In 1936, as Texans were nearing the 100th anniversary of the winning of its independence from Mexico, the anniversary of a much older event was also approaching, namely the 400th anniversary of the expedition of Coronado. The Texas Centennial took place in 1936 and this so called quad-centennial or quatro-centennial concerns the events that occurred three hundred years before the Texas Revolution and a full eighty years before the Pilgrims landed on Plymouth Rock.
Francisco Vázques de Coronado was a Spanish explorer who lived from about 1510 to 1554. He was born in Salamanca, Spain and spent his younger days there. He was not the oldest sibling in his family, and as such, he would not have stood to inherit his family’s property. So, Coronado elected to come to the New World when he was in his mid 20s with another family to seek his own fortune. The family he traveled with was that of Antonio de Mendoza, then the Spanish viceroy. Not long after Coronado arrived he married Beatriz de Estrada, the daughter of another Spanish official. In service to the Spanish government, Coronado was said to have handled himself well in helping to quell rebellions among mine workers who at that time consisted of black slaves and Indians who were working in his area. Because of his favorable handling of these issues, he was appointed governor of a province in New Spain (now the interior of Mexico).
While Coronado was serving as as a provincial governor in New Spain, as the Spanish colony was known, reports reached him regarding the seven “golden cities” that were rumored to exist north and west of this area. These tales were likely carried back by another explorer, Álvar Núñez Cabeza de Vaca, and missionary Fray Marcos de Niza, leading Coronado to obtain approval to set out to find these cities. Various accounts add that Coronado personally financed much if not all of this expedition by consuming or borrowing against his wife’s personal wealth.
His journey began far south into western Mexico from the town of Compostela and continued to the north and east. His party crossed into lands we know now as Arizona and New Mexico and intersected with many historic Native American tribal communities, including the Zuni tribe with which his forces clashed. It is also said that he encountered Acoma, before heading further north and east. The area in and around the Colorado Plateau is believed to have long been inhabited by ancestors of some of these tribes even earlier, at least as far back as the 1100s. As some have pointed out, these civilizations existed a good 700 years before Texas independence, more than 900 years ago.
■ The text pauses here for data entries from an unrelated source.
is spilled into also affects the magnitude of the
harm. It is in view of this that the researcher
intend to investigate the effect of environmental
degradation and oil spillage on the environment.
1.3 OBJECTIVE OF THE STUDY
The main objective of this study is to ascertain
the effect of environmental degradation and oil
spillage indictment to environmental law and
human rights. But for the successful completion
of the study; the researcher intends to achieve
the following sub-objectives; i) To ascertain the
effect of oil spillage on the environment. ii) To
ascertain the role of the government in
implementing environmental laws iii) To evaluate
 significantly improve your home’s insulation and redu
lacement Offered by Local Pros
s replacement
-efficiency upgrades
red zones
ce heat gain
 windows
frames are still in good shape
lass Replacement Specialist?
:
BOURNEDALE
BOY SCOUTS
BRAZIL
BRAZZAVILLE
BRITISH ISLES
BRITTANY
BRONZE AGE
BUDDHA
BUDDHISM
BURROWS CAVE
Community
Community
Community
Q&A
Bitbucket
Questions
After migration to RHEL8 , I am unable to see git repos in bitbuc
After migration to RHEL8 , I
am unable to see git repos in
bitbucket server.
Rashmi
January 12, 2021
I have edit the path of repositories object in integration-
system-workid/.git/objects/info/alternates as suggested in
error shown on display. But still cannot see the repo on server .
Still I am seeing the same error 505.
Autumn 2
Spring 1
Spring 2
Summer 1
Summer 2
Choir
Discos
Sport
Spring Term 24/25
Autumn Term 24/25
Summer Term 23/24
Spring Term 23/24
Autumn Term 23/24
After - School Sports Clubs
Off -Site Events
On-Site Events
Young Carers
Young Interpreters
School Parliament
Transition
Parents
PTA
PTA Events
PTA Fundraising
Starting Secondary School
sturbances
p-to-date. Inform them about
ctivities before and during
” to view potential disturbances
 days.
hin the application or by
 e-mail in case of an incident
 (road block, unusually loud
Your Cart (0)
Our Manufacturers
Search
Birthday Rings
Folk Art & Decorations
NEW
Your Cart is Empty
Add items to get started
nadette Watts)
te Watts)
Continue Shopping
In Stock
Coronado is believed to have twice crossed through what would later become known as the Texas Panhandle, taking a more southerly route the first time as he headed east and cutting through the northwest section of the area the second time as he returned west on his way back to Mexico.
His expedition reached its furthest point in what would become the state of Kansas. Coronado never found the wealth that he was searching for, after traveling for the better part of two years. Failing to find the riches that were rumored to exist, his expedition was considered by Spain to have been a failure. Since Coronado used much of his own family’s personal wealth, it took a great toll on his personal finances.
However, it was in this time period that people of European descent are to have first seen western wonders such as the Grand Canyon and the Colorado Plateau, named after the Colorado River that flows from Utah all the way to the Gulf of California. This river is not to be confused with the one of the same name in Texas. Coronado’s travels through Texas also took him through Palo Duro Canyon. The map below seems to be fairly representative of his probable route.
Following his return, Coronado was removed as governor. He returned to private life, settling in Mexico City. He served for several years on the city council. Coronado died in 1554. Besides Coronado and Cibola, these place names can be associated with the old legends and Coronado’s expedition: El Dorado, Paititi, City of the Caesars, Lake Parime at Manoa, Antilia, and Quivira. It is not unusual to find locations including buildings, streets, schools and even shopping centers that bear some of these names, especially in the southwestern United States.